Avec « Good », les débris spatiaux sous surveillance
Inauguré hier sur le plateau de Calern, ce télescope va permettre un suivi plus précis de l’orbite des satellites. Pour limiter les risques de collision alors que le trafic spatial explose.
Attention, ça bouchonne en orbite ! Il est loin (et il fut court) le temps où Spoutnik 1, lancé en octobre 1957, était le seul satellite autour de la Terre. La course à l’espace – entre une URSS et des États-Unis en pleine Guerre froide – le développement des télécommunications, de l’observation terrestre sont, depuis, passés par là. Dernière émanation de ce mouvement, l’avènement récent du « New Space » (1), qui vient amplifier, de manière exponentielle, le « trafic spatial », avec les risques que cela comporte. Cette problématique est la raison d’être du télescope « Good » (2), inauguré, hier matin, sur le plateau de Calern, un site de l’Observatoire de la Côte d’Azur (OCA). Développé à l’initiative de Thales Alenia Space (TAS), l’instrument est le fruit d’une collaboration avec l’OCA, via le laboratoire commun créé dès 2018. « On sait déjà cartographier les satellites et les débris [satellites inopérants, étages de fusées, fragments provenant d’explosions ou de collisions passées, etc., Ndlr] mais cet instrument va permettre de calculer les paramètres orbitaux avec une précision bien supérieure, explique Philippe Pelouas, directeur de programme européen chez TAS (observation et sciences). Ces mesures vont permettre de développer de nouvelles applications. »

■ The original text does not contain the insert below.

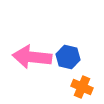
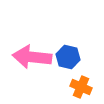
orange cross: moved 1 px left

« On est proche de la congestion »
Offrir un suivi plus précis des mises en orbite des nouveaux instruments, de la surveillance des trajectoires des débris ou la détection de satellites inconnus. « Tout cela doit nous permettre d’anticiper et, ainsi, d’éviter les manoeuvres en urgence, voire les collisions. »
Avec, déjà, des débouchés pratiques. « TAS vient juste de lancer NileSat 301 [un satellite de télécommunications, Ndlr] et les collègues nous demandent si l’on peut échanger les données », assure Gautier Durand, à l’origine, dès 2014, du projet « Good » chez Thales Alenia Space. « Il va participer, aussi, à la connaissance de l’environnement orbital, un domaine en plein développement. »

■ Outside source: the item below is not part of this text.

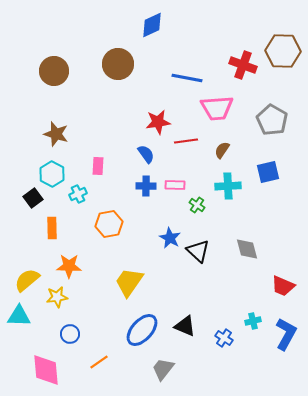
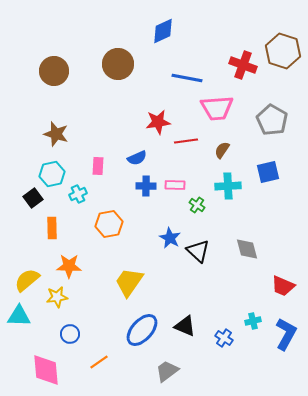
blue diamond at (152, 25): moved 11 px right, 6 px down
brown hexagon at (283, 51): rotated 16 degrees clockwise
blue semicircle at (146, 154): moved 9 px left, 4 px down; rotated 102 degrees clockwise
cyan hexagon at (52, 174): rotated 20 degrees clockwise
gray trapezoid at (163, 369): moved 4 px right, 2 px down; rotated 15 degrees clockwise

Justement, en orbite, la saturation est-elle si avancée que le laissent penser certaines images, notamment celles fournies par la Nasa ? « Sur l’orbite basse [jusqu’à 1 400 km d’altitude, très utilisée pour l’observation de la Terre ou la météorologie, Ndlr] on va approcher de la congestion, avec la présence de constellations, comme Starlink [déployées par Space X, Ndlr] .Ilvafalloir apprendre à gérer ça, détaille
Gautier Durand. Sur l’arc géostationnaire [jusqu’à 36 000 km, davantage dédiée aux télécommunications et à la Défense, Ndlr], les satellites sont, en quelque sorte, parqués dans des “boîtes” et, normalement, n’en bougent pas. Mais, là aussi, on commence à saturer. »

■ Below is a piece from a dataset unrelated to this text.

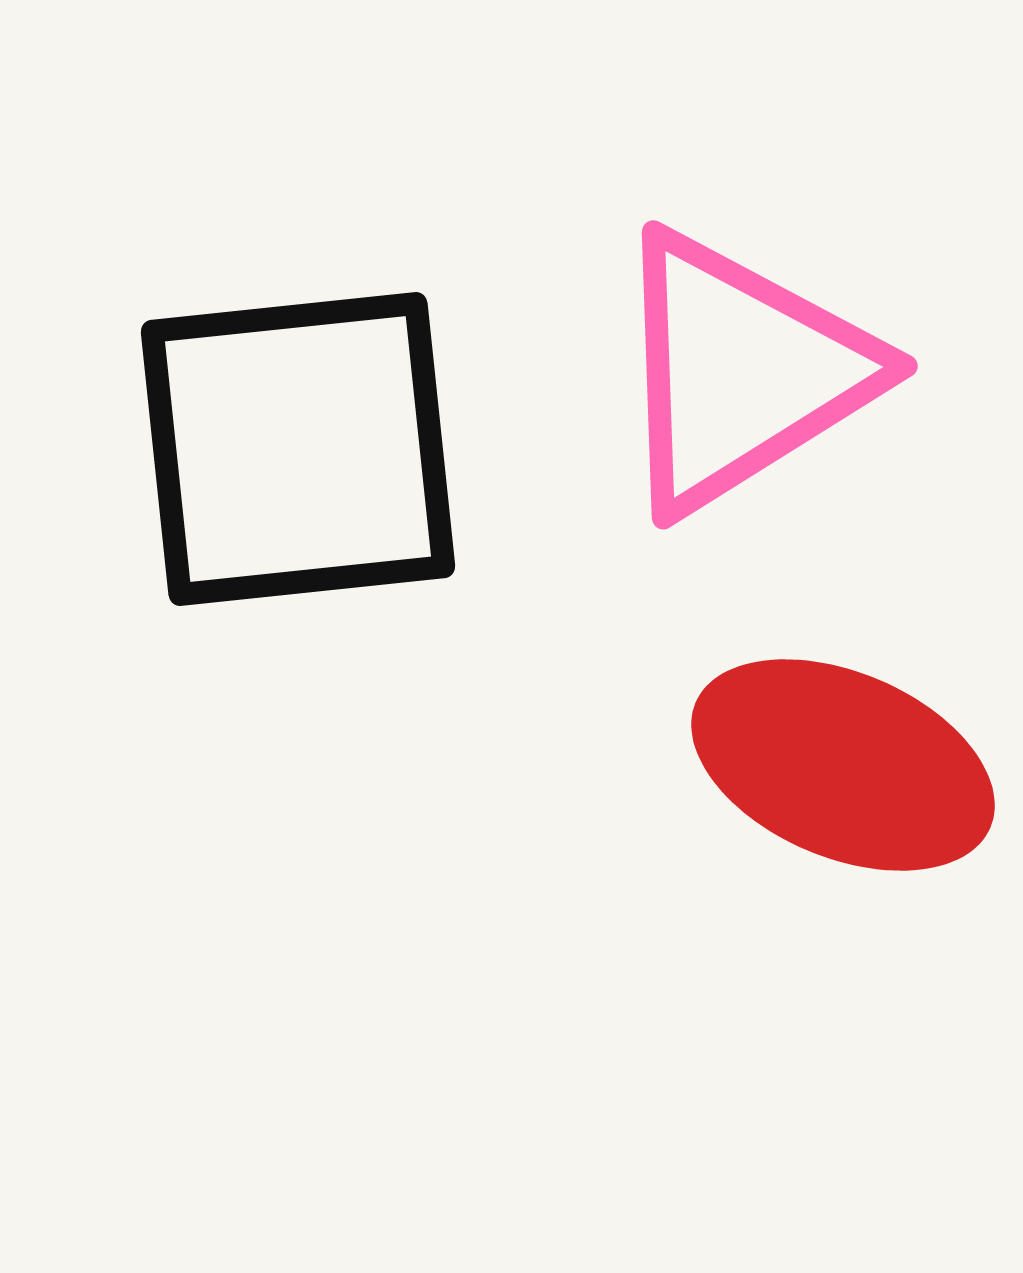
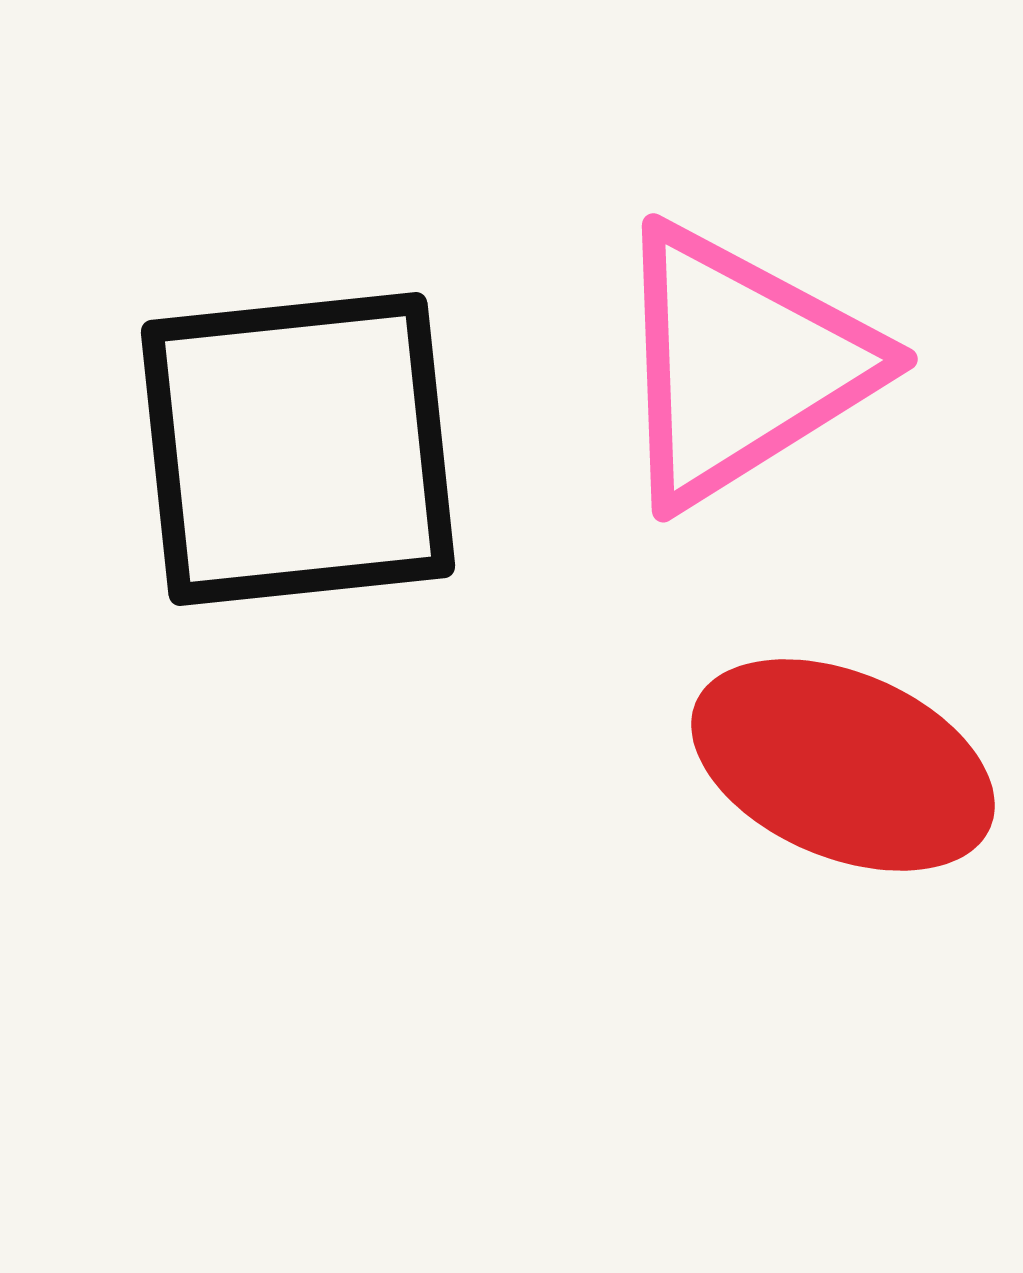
pink triangle: moved 7 px up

Le prélude à une « police de l’espace » ?
Plus d’activité, donc plus de débris. Avec le risque de déclencher le syndrome de Kessler (vous avez vu le film Gravity ?) où l’accumulation de « déchets » créerait des collisions à la chaîne ? « Ce n’est pas exclu, concède-t-il. Mais, si l’on met vite en place les bonnes pratiques et un maintien du suivi, on peut éviter tout ça. »
Développer les moyens d’empêcher le pire, à défaut de limiter un mouvement qui semble, désormais, inéluctable. Pour les satellites de Thales comme pour les autres structures en orbite. L’exemple type : la Station spatiale internationale (ISS) qui a dû, à plusieurs reprises, effectuer des manoeuvres d’évitement. « Cette gestion du trafic spatial est analogue à l’évolution du trafic aérien, où il a fallu, au fil du temps, mettre en place des règles, une organisation, un suivi, compare Philippe Pelouas. On n’en est qu’au début. Et, un jour, peut-être, il existera une police de l’observation spatiale, qui utilisera des télescopes similaires à “Good”. »
1. Né aux États-Unis et favorisé par le cadre juridique local, le « New Space » désigne l’ouverture de l’industrie spatiale à de nouveaux acteurs, notamment privés.
2. Pour « Ground Optical Orbit Determination ».